Add more "basic" tests samples to cover supported content types

reyammer commented 2 weeks ago

The new model "standard_v2_0" supports 200+ content types: https://github.com/google/magika/tree/main/assets/models/standard_v2_0/README.md

Ideally, we have at least one "basic sample" for each of the supported content types (See /tests_data/basic/*).

This issue acts as a call for action -- external help is very welcome!

Important aspects to keep in mind:

Content types for which we have no samples yet should be prioritized. Among these, prioritize more common content types rather than niche ones.
The "basic" test samples (in the tests_data/basic/<content_type>/*) are supposed to be "easy to recognize". In other words, the goal for these samples is to check that the model does a reasonable job with clear-cut samples, rather than corner-cases.
It's OK to group a bunch of test cases in a single PR.
The PR should state the origin of each sample.
The samples should NOT be taken from existing projects / online resources (in these settings, it would be very challenging to properly document the origin of these files); they should be manually written/created by the PR author.
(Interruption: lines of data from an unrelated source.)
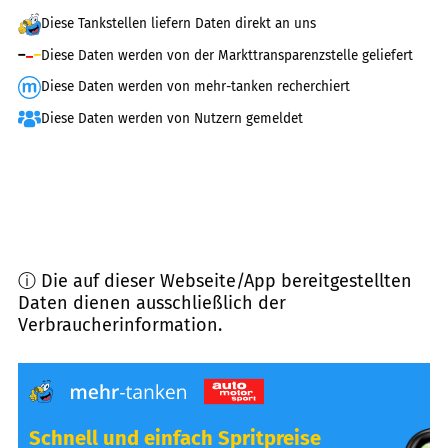
Diese Tankstellen liefern Daten direkt an uns
Diese Daten werden von der Markttransparenzstelle geliefert
Diese Daten werden von mehr-tanken recherchiert
Diese Daten werden von Nutzern gemeldet
ⓘ Die auf dieser Webseite/App bereitgestellten
Daten dienen ausschließlich der
Verbraucherinformation.
Schnell und einfach Spritpreise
mamamia96 commented 2 weeks ago

I'd like to add a handful of basic tests for:

pickle
powershell
ttf
gif

reyammer commented 2 weeks ago

These would be very welcome! As indicated in the issue, please include a description on how these files were created (especially for the binary ones, such as pickle). Examples on how we created some of the test cases: create a new google doc, then "export as" various formats. Thanks!

mamamia96 commented 2 weeks ago

Where should I include my description of how I created the files?

mamamia96 commented 2 weeks ago

Where should I include my description of how I created the files?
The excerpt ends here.